Earlier this month, the SCOTUS granted cert in Pivotal Software v. Tran, which raises the issue of whether the Private Securities Litigation Reform Act’s discovery-stay provision applies to Securities Act lawsuits filed in state or federal court, or just to federal court filings. This excerpt from a recent Kramer Levin memo summarizes the potential significance of this case:
Congress enacted the automatic stay provision to address the concern that, without it, securities class action plaintiffs could use burdensome discovery requests to force early settlements of meritless claims, thereby encouraging the filing of meritless actions. State courts are split as to whether the PSLRA automatic stay applies in actions brought in state courts, and the issue has arisen with increasing frequency in the wake of the Supreme Court’s decision in Cyan, Inc. v. Beaver County Employees Retirement Fund, 138 S. Ct. 1061 (2018).

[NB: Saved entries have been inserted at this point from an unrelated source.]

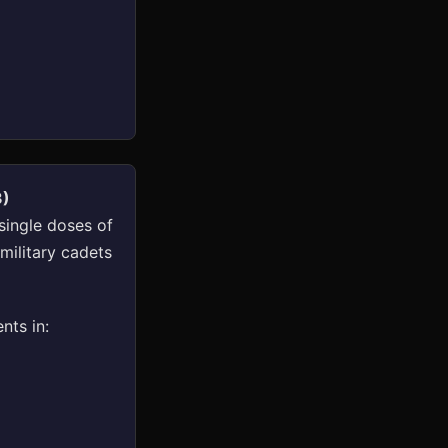
3)
single doses of
military cadets
nts in: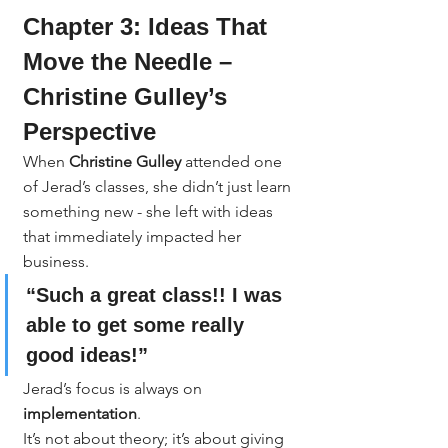
Chapter 3: Ideas That 
Move the Needle – 
Christine Gulley’s 
Perspective
When 
Christine Gulley
 attended one 
of Jerad’s classes, she didn’t just learn 
something new - she left with ideas 
that immediately impacted her 
business.
“Such a great class!! I was 
able to get some really 
good ideas!”
Jerad’s focus is always on 
implementation
.
It’s not about theory; it’s about giving 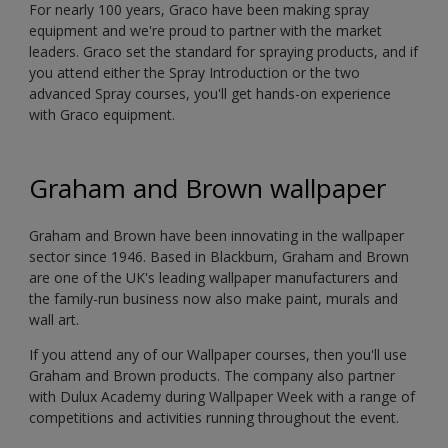
For nearly 100 years, Graco have been making spray
equipment and we're proud to partner with the market
leaders. Graco set the standard for spraying products, and if
you attend either the Spray Introduction or the two
advanced Spray courses, you'll get hands-on experience
with Graco equipment.
Graham and Brown wallpaper
Graham and Brown have been innovating in the wallpaper
sector since 1946. Based in Blackburn, Graham and Brown
are one of the UK's leading wallpaper manufacturers and
the family-run business now also make paint, murals and
wall art.
If you attend any of our Wallpaper courses, then you'll use
Graham and Brown products. The company also partner
with Dulux Academy during Wallpaper Week with a range of
competitions and activities running throughout the event.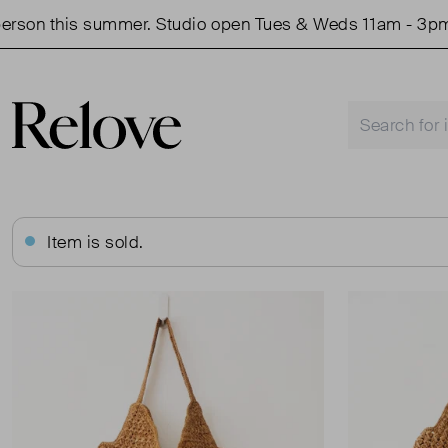
son this summer. Studio open Tues & Weds 11am - 3pm.
Item is sold.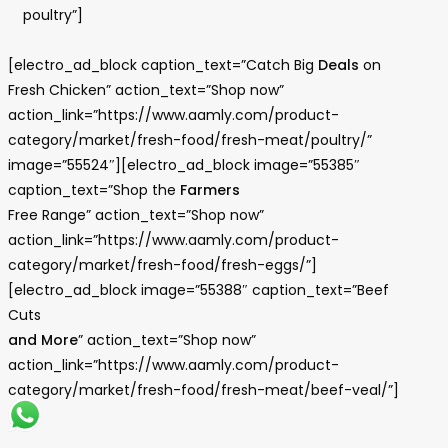
poultry”]
[electro_ad_block caption_text=”Catch Big
Deals
on
Fresh Chicken” action_text=”Shop now”
action_link=”https://www.aamly.com/product-
category/market/fresh-food/fresh-meat/poultry/”
image=”55524″][electro_ad_block image=”55385″
caption_text=”Shop the
Farmers
Free Range” action_text=”Shop now”
action_link=”https://www.aamly.com/product-
category/market/fresh-food/fresh-eggs/”]
[electro_ad_block image=”55388″ caption_text=”Beef
Cuts
and More
” action_text=”Shop now”
action_link=”https://www.aamly.com/product-
category/market/fresh-food/fresh-meat/beef-veal/”]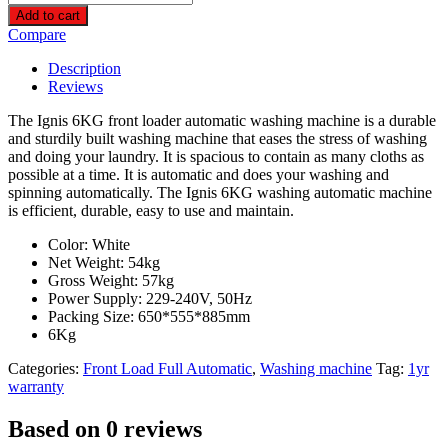
6KG
Add to cart
Front
Compare
Loader
Automatic
Description
Washing
Reviews
Machine-
FLM6K1000E
The Ignis 6KG front loader automatic washing machine is a durable
quantity
and sturdily built washing machine that eases the stress of washing
and doing your laundry. It is spacious to contain as many cloths as
possible at a time. It is automatic and does your washing and
spinning automatically. The Ignis 6KG washing automatic machine
is efficient, durable, easy to use and maintain.
Color: White
Net Weight: 54kg
Gross Weight: 57kg
Power Supply: 229-240V, 50Hz
Packing Size: 650*555*885mm
6Kg
Categories:
Front Load Full Automatic
,
Washing machine
Tag:
1yr
warranty
Based on 0 reviews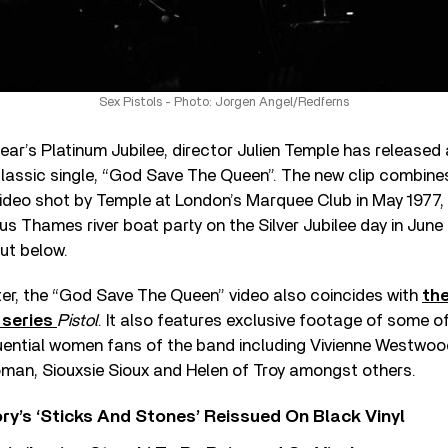
Sex Pistols - Photo: Jorgen Angel/Redferns
year’s Platinum Jubilee, director Julien Temple has released
lassic single, “God Save The Queen”. The new clip combin
ideo shot by Temple at London’s Marquee Club in May 1977,
us Thames river boat party on the Silver Jubilee day in June
ut below.
ater, the “God Save The Queen” video also coincides with
th
 series
Pistol
. It also features exclusive footage of some of
luential women fans of the band including Vivienne Westwoo
man, Siouxsie Sioux and Helen of Troy amongst others.
y’s ‘Sticks And Stones’ Reissued On Black Vinyl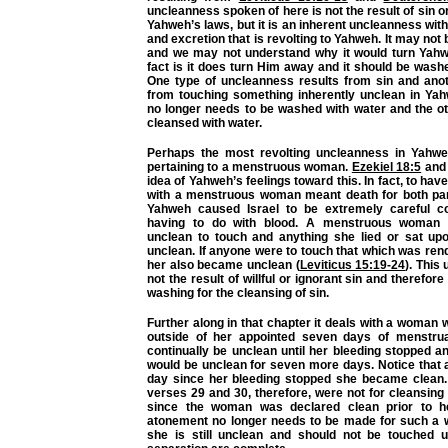
uncleanness spoken of here is not the result of sin o
Yahweh’s laws, but it is an inherent uncleanness w
and excretion that is revolting to Yahweh. It may not 
and we may not understand why it would turn Yah
fact is it does turn Him away and it should be washed
One type of uncleanness results from sin and anot
from touching something inherently unclean in Yah
no longer needs to be washed with water and the ot
cleansed with water.
Perhaps the most revolting uncleanness in Yahweh
pertaining to a menstruous woman.
Ezekiel 18:5
an
idea of Yahweh’s feelings toward this. In fact, to hav
with a menstruous woman meant death for both par
Yahweh caused Israel to be extremely careful co
having to do with blood. A menstruous woman 
unclean to touch and anything she lied or sat u
unclean. If anyone were to touch that which was re
her also became unclean (
Leviticus 15:19-24
). This
not the result of willful or ignorant sin and therefore
washing for the cleansing of sin.
Further along in that chapter it deals with a woman
outside of her appointed seven days of menstrua
continually be unclean until her bleeding stopped 
would be unclean for seven more days. Notice that 
day since her bleeding stopped she became clean. 
verses 29 and 30, therefore, were not for cleansin
since the woman was declared clean prior to he
atonement no longer needs to be made for such a
she is still unclean and should not be touched u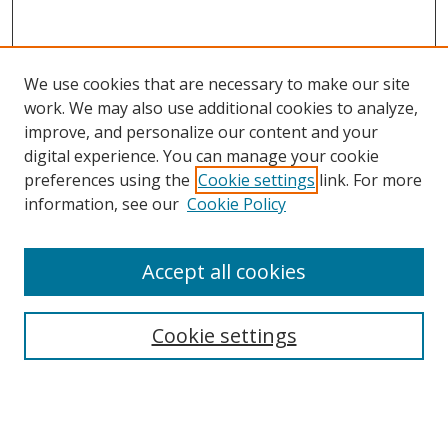
We use cookies that are necessary to make our site
work. We may also use additional cookies to analyze,
improve, and personalize our content and your
digital experience. You can manage your cookie
preferences using the
Cookie settings
link. For more
information, see our
Cookie Policy
Accept all cookies
Search
Cookie settings
Enter search terms:
Select context to search:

In Cyan, the Court affirmed that federal and state courts have concurrent jurisdiction over Securities Act claims, and that a Securities Act claim brought in state court cannot be removed to federal court. After Cyan, plaintiffs have with greater frequency filed Securities Act cases in state courts, at least in part because plaintiffs may have the potential to seek costly and burdensome discovery before the legal sufficiency of their complaints has been upheld, and possibly forcing the settlement of claims whose sufficiency has not been tested.

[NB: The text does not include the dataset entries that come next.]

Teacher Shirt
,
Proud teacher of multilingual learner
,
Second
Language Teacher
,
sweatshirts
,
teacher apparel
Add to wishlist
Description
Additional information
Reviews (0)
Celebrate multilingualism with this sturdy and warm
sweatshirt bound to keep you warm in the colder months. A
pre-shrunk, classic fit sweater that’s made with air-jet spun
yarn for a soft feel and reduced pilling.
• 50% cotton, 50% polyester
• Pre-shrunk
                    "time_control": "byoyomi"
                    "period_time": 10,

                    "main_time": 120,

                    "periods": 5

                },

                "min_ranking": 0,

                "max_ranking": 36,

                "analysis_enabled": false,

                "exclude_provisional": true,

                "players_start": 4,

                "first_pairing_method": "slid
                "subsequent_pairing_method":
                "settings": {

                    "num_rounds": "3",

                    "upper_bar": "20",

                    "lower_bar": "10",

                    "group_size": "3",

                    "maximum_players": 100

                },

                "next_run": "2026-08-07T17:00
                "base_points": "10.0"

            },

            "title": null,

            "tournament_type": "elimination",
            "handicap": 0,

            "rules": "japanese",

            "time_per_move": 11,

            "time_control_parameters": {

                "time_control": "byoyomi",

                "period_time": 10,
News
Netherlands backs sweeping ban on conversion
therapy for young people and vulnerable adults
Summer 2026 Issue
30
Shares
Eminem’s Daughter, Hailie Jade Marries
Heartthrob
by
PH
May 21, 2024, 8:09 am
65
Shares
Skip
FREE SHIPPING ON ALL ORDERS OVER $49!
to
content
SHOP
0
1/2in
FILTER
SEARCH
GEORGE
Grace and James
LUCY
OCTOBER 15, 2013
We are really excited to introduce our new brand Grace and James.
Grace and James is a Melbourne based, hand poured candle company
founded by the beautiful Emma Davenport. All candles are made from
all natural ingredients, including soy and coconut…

The statute says that the automatic stay applies to “any action,” but despite that language, state courts have split on whether it applies in state court proceedings. Some of the courts that have held the stay doesn’t apply have concluded that applying the stay to state court proceedings would undermine the ruling in Cyan, while others have said that its application is inconsistent with the Securities Litigation Uniform Standards Act.